(Vibizmedia – Jakarta) Tuberkulosis (TB) tidak hanya menyerang paru-paru, tetapi juga dapat mengenai berbagai organ lain seperti tulang, kelenjar, usus, kulit, ginjal, hingga tiroid. Melalui podcast Kementerian Kesehatan (Kemenkes), pakar paru menekankan pentingnya masyarakat mengenali gejala TB ekstra paru agar penanganan bisa dilakukan lebih dini.
Dokter spesialis paru, Prof. Erlina Burhan, menjelaskan bahwa sekitar 85 persen kasus TB terjadi di paru-paru, sedangkan 15–20 persen sisanya merupakan TB ekstra paru. “TB tidak hanya ada di paru. Bisa menyerang tulang, otot, usus, ginjal, jantung, kulit, dan kelenjar. Inilah yang disebut TB ekstra paru,” ujarnya dalam KemenCast di Jakarta, Selasa (7/4/2026).
Ia menjelaskan, kuman TB yang sangat kecil dapat masuk ke tubuh melalui udara dan menginfeksi paru-paru. Dalam kondisi tertentu, kuman tersebut bisa menyebar melalui aliran darah atau sistem limfatik ke organ lain. “Karena ukurannya sangat kecil, kuman dapat menembus aliran darah dan akhirnya menyerang organ di luar paru,” katanya.

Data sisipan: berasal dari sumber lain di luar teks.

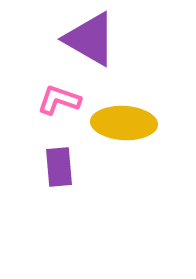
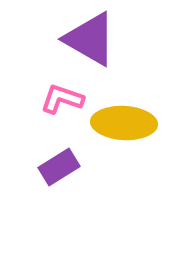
pink L-shape: moved 3 px right, 1 px up
purple rectangle: rotated 63 degrees clockwise
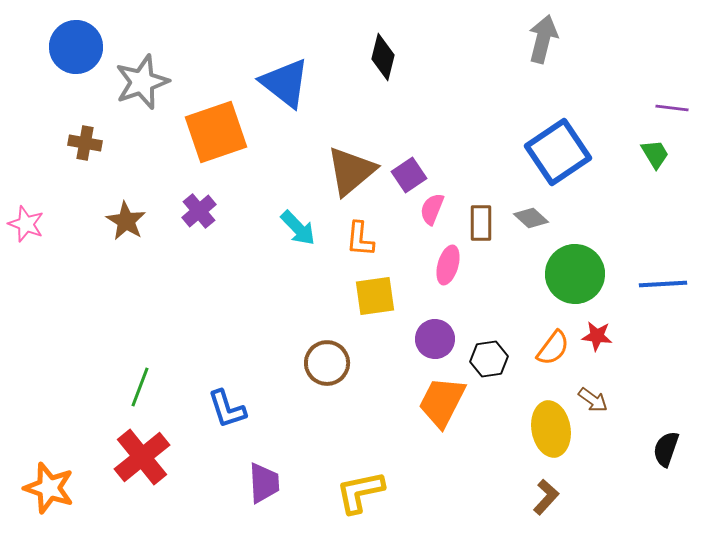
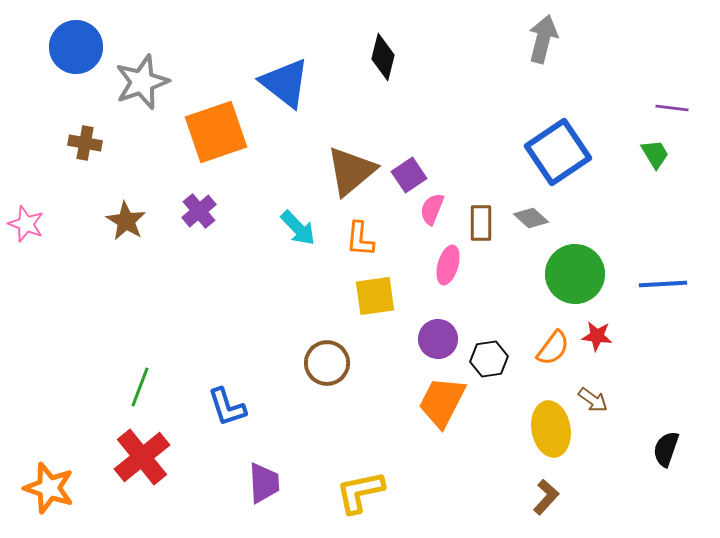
purple circle: moved 3 px right
blue L-shape: moved 2 px up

Gejala Beragam Tergantung Organ
Gejala TB ekstra paru berbeda-beda, tergantung organ yang terinfeksi. Pada TB tulang, misalnya, penderita biasanya merasakan nyeri di punggung atau tulang belakang. Sementara TB kelenjar umumnya ditandai dengan benjolan di leher, ketiak, atau selangkangan.

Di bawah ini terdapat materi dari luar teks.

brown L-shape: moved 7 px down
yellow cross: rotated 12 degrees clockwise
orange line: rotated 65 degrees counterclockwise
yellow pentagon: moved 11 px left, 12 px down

Pada TB tiroid, benjolan muncul di bagian depan leher dan bisa menyebabkan rasa mengganjal, kesulitan menelan, hingga suara serak. Meski demikian, ada gejala umum yang sering muncul, seperti demam hilang timbul, penurunan nafsu makan, berat badan turun drastis, mudah lelah, dan berkeringat di malam hari. “Sering kali gejala ini dianggap biasa, sehingga pasien terlambat berobat,” tambahnya.

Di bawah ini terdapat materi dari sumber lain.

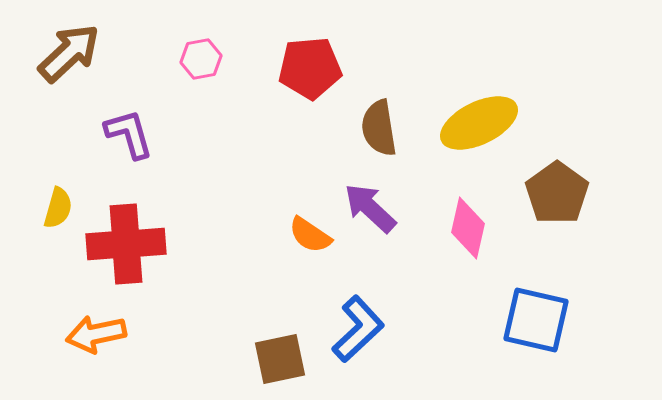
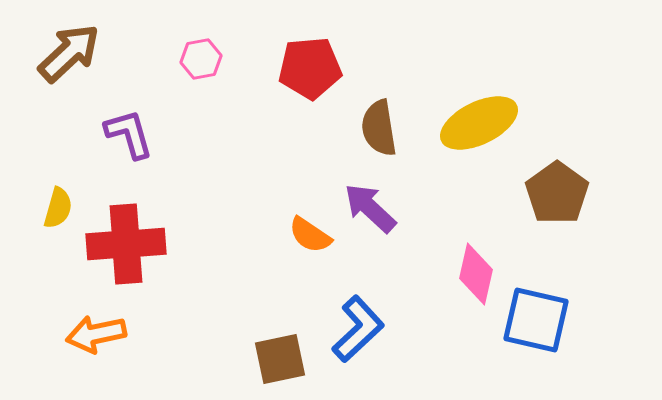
pink diamond: moved 8 px right, 46 px down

Kisah Penyintas: Berat Badan Turun Drastis
Dalam podcast tersebut, seorang penyintas TB tiroid sekaligus TB paru resisten obat bernama Desi membagikan pengalamannya. Ia mulai curiga saat berat badannya turun drastis setelah melahirkan. “Berat badan saya dari 65 kilogram turun menjadi 32 kilogram dalam waktu sekitar sebulan,” ungkapnya.
Selain itu, ia juga mengalami benjolan di leher yang semakin membesar. Setelah menjalani berbagai pemeriksaan, ia didiagnosis TB resisten obat dan harus menjalani pengobatan selama 24 bulan.
Selama terapi, Desi mengonsumsi hingga 18 tablet per hari serta menjalani suntikan rutin. “Awalnya saya syok, apalagi baru melahirkan dan harus berpisah sementara dari bayi selama enam bulan,” katanya. Ia menegaskan bahwa dukungan keluarga menjadi kunci keberhasilannya menyelesaikan pengobatan.
Penularan dan Pengobatan
Prof. Erlina menegaskan bahwa TB paru merupakan jenis yang menular karena kuman menyebar melalui percikan batuk. Sementara itu, TB ekstra paru pada umumnya tidak menular, kecuali dalam kasus tertentu yang sangat jarang. “TB otak, tulang, usus, atau kelenjar umumnya tidak menular. Yang menular adalah TB paru,” jelasnya.
Masyarakat diimbau untuk menggunakan masker saat batuk guna mencegah penularan, apa pun penyebabnya.
Kabar baiknya, pengobatan TB resisten obat kini lebih sederhana dibandingkan sebelumnya. Jika dulu pasien harus mengonsumsi hingga 18 tablet per hari disertai suntikan, kini tersedia regimen baru yang hanya memerlukan 5–7 tablet per hari selama enam bulan. “Pengobatan sekarang lebih sederhana, seluruhnya oral dan durasinya lebih singkat,” ujar Prof. Erlina.
Ia juga mengingatkan agar pasien tidak menghentikan pengobatan sebelum waktunya. “Jika obat dihentikan terlalu cepat, kuman yang belum mati bisa menjadi lebih kuat dan resisten,” tegasnya.
Di akhir perbincangan, ia mengajak masyarakat untuk tidak memberi stigma kepada pasien TB. Dukungan dari keluarga dan lingkungan dinilai sangat penting agar pasien dapat menjalani pengobatan hingga tuntas. “Pasien TB tidak boleh dikucilkan, tetapi harus didukung agar sembuh,” pungkasnya.